## Your objective
Lines in the listing below that contain the string "хозяйственные" are to be found and copied.
++++ Source material ++++
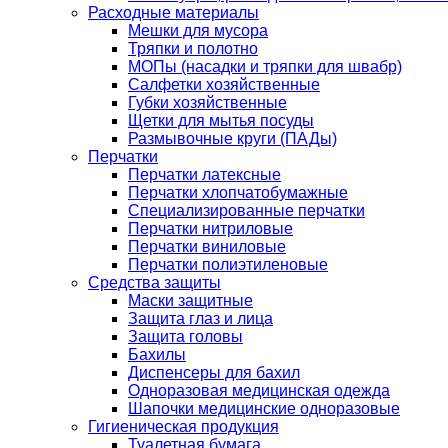
Расходные материалы
Мешки для мусора
Тряпки и полотно
МОПы (насадки и тряпки для швабр)
Салфетки хозяйственные
Губки хозяйственные
Щетки для мытья посуды
Размывочные круги (ПАДы)
Перчатки
Перчатки латексные
Перчатки хлопчатобумажные
Специализированные перчатки
Перчатки нитриловые
Перчатки виниловые
Перчатки полиэтиленовые
Средства защиты
Маски защитные
Защита глаз и лица
Защита головы
Бахилы
Диспенсеры для бахил
Одноразовая медицинская одежда
Шапочки медицинские одноразовые
Гигиеническая продукция
Туалетная бумага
++++
## Answer below
Салфетки хозяйственные
Губки хозяйственные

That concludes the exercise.